▶ **WORK TASK**: Word for word, restate every record, though not the pictures.
+ + + +
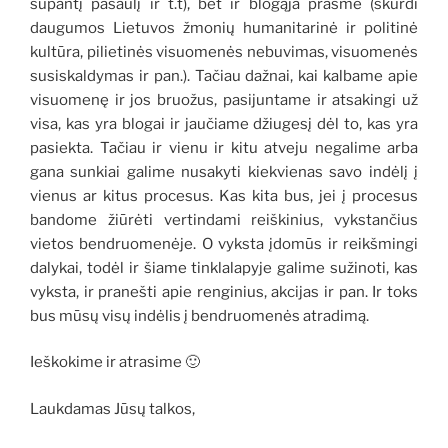
supantį pasaulį ir t.t), bet ir blogąja prasme (skurdi
daugumos Lietuvos žmonių humanitarinė ir politinė
kultūra, pilietinės visuomenės nebuvimas, visuomenės
susiskaldymas ir pan.). Tačiau dažnai, kai kalbame apie
visuomenę ir jos bruožus, pasijuntame ir atsakingi už
visa, kas yra blogai ir jaučiame džiugesį dėl to, kas yra
pasiekta. Tačiau ir vienu ir kitu atveju negalime arba
gana sunkiai galime nusakyti kiekvienas savo indėlį į
vienus ar kitus procesus. Kas kita bus, jei į procesus
bandome žiūrėti vertindami reiškinius, vykstančius
vietos bendruomenėje. O vyksta įdomūs ir reikšmingi
dalykai, todėl ir šiame tinklalapyje galime sužinoti, kas
vyksta, ir pranešti apie renginius, akcijas ir pan. Ir toks
bus mūsų visų indėlis į bendruomenės atradimą.
Ieškokime ir atrasime 🙂
Laukdamas Jūsų talkos,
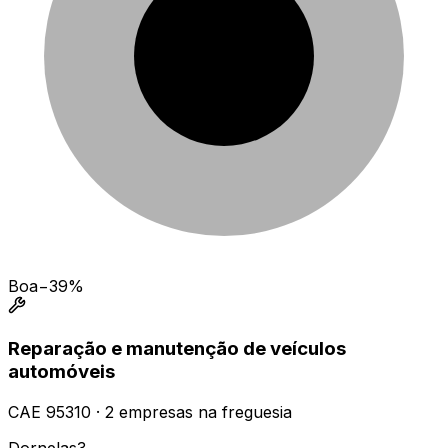
Boa
−39%
Reparação e manutenção de veículos
automóveis
CAE
95310
·
2
empresas
na freguesia
Dornelas
3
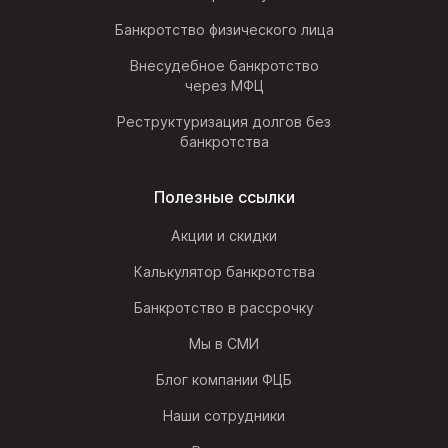
Банкротство физического лица
Внесудебное банкротство
через МФЦ
Реструктуризация долгов без
банкротства
Полезные ссылки
Акции и скидки
Калькулятор банкротства
Банкротство в рассрочку
Мы в СМИ
Блог компании ФЦБ
Наши сотрудники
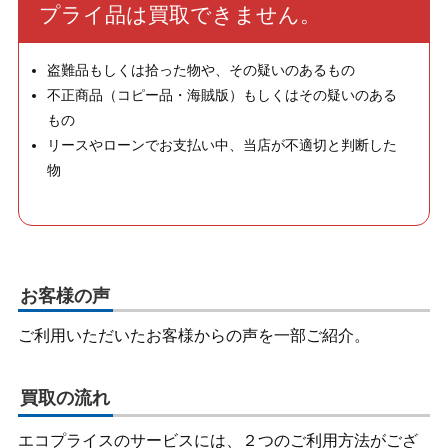
プライ品は買取できません。
盗難品もしくは拾った物や、その疑いのあるもの
不正商品（コピー品・海賊版）もしくはその疑いのある
もの
リースやローンでお支払い中、当店が不適切と判断した
物
お客様の声
ご利用いただいたお客様からの声を一部ご紹介。
買取の流れ
エコプライスのサービスには、２つのご利用方法がござ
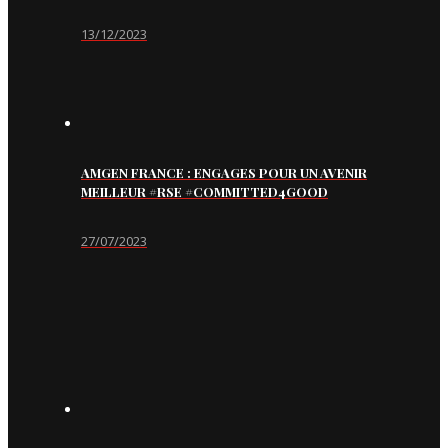
13/12/2023
AMGEN FRANCE : ENGAGES POUR UN AVENIR
MEILLEUR #RSE #COMMITTED4GOOD
27/07/2023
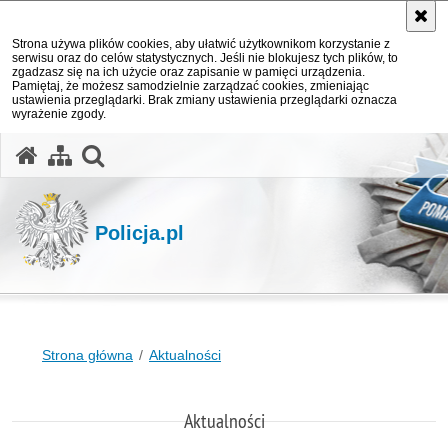
Strona używa plików cookies, aby ułatwić użytkownikom korzystanie z
serwisu oraz do celów statystycznych. Jeśli nie blokujesz tych plików, to
zgadzasz się na ich użycie oraz zapisanie w pamięci urządzenia.
Pamiętaj, że możesz samodzielnie zarządzać cookies, zmieniając
ustawienia przeglądarki. Brak zmiany ustawienia przeglądarki oznacza
wyrażenie zgody.
otwórz wyszukiwarkę
Policja.pl
Strona główna
Aktualności
Aktualności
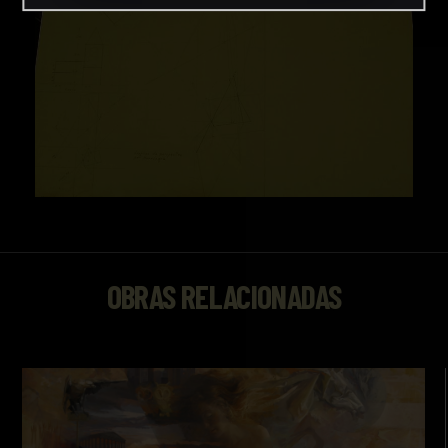
OBRAS RELACIONADAS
+ + + +
▶ **RESULT OF THE EXERCISE**:
supantį pasaulį ir t.t), bet ir blogąja prasme (skurdi
daugumos Lietuvos žmonių humanitarinė ir politinė
kultūra, pilietinės visuomenės nebuvimas, visuomenės
susiskaldymas ir pan.). Tačiau dažnai, kai kalbame apie
visuomenę ir jos bruožus, pasijuntame ir atsakingi už
visa, kas yra blogai ir jaučiame džiugesį dėl to, kas yra
pasiekta. Tačiau ir vienu ir kitu atveju negalime arba
gana sunkiai galime nusakyti kiekvienas savo indėlį į
vienus ar kitus procesus. Kas kita bus, jei į procesus
bandome žiūrėti vertindami reiškinius, vykstančius
vietos bendruomenėje. O vyksta įdomūs ir reikšmingi
dalykai, todėl ir šiame tinklalapyje galime sužinoti, kas
vyksta, ir pranešti apie renginius, akcijas ir pan. Ir toks
bus mūsų visų indėlis į bendruomenės atradimą.
Ieškokime ir atrasime 🙂
Laukdamas Jūsų talkos,
Boa
−39%
Reparação e manutenção de veículos
automóveis
CAE
95310
·
2
empresas
na freguesia
Dornelas
3
Банкротство физического лица
Внесудебное банкротство
через МФЦ
Реструктуризация долгов без
банкротства
Полезные ссылки
Акции и скидки
Калькулятор банкротства
Банкротство в рассрочку
Мы в СМИ
Блог компании ФЦБ
Наши сотрудники
プライ品は買取できません。
盗難品もしくは拾った物や、その疑いのあるもの
不正商品（コピー品・海賊版）もしくはその疑いのある
もの
リースやローンでお支払い中、当店が不適切と判断した
物
お客様の声
ご利用いただいたお客様からの声を一部ご紹介。
買取の流れ
エコプライスのサービスには、２つのご利用方法がござ
13/12/2023
AMGEN FRANCE : ENGAGES POUR UN AVENIR
MEILLEUR #RSE #COMMITTED4GOOD
27/07/2023
Strona używa plików cookies, aby ułatwić użytkownikom korzystanie z
serwisu oraz do celów statystycznych. Jeśli nie blokujesz tych plików, to
zgadzasz się na ich użycie oraz zapisanie w pamięci urządzenia.
Pamiętaj, że możesz samodzielnie zarządzać cookies, zmieniając
ustawienia przeglądarki. Brak zmiany ustawienia przeglądarki oznacza
wyrażenie zgody.
otwórz wyszukiwarkę
Policja.pl
Strona główna
Aktualności
Aktualności
OBRAS RELACIONADAS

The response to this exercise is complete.